Fu così che programmai di partire in nave da Ancona per Spalato, e da lì raggiunsi Mostar in corriera. Due giorni dopo mi spostai, sempre in corriera, a Sarajevo, poi fu la volta di Belgrado (undici ore di treno), ultima tappa della prima parte del mio viaggio.
Poi mi spostai in corriera a Ruski Krstur, paese della Vojvodina dove si sarebbe svolto il campo di lavoro (piccole manutenzioni di un parco pubblico) della durata di due settimane.
Infine, sulla via del ritorno, passai da Novi Sad, Zagabria, Laghi di Plitvice e infine da Lubiana.
Ecco un estratto del mio racconto di viaggio: si parla del mio soggiorno a Mostar, prima tappa del mio itinerario.

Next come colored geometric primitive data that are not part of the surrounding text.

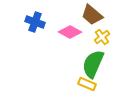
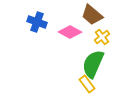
blue cross: moved 2 px right
yellow rectangle: rotated 30 degrees clockwise
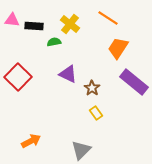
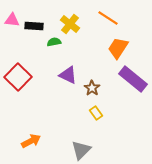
purple triangle: moved 1 px down
purple rectangle: moved 1 px left, 3 px up
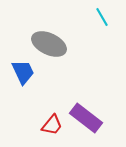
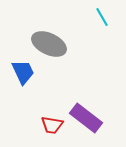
red trapezoid: rotated 60 degrees clockwise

Erano le due del pomeriggio quando l’autobus con cui ero partito da Spalato arrivava a Mostar. Immediatamente feci una telefonata, peraltro senza successo, ad un affittacamere di cui avevo ricevuto il numero da Viaggiare i Balcani, agenzia trentina di turismo alternativo. Non riuscendoci, chiesi informazioni ad una persona, che immediatamente colse la palla al balzo: chiamò (non mi sarà mai chiaro che cosa sbagliavo) e, spacciandosi per un tassista, mi portò a destinazione al prezzo di cinque euro, cifra ragionevole in Occidente, ma un autentico strozzinaggio per quei posti.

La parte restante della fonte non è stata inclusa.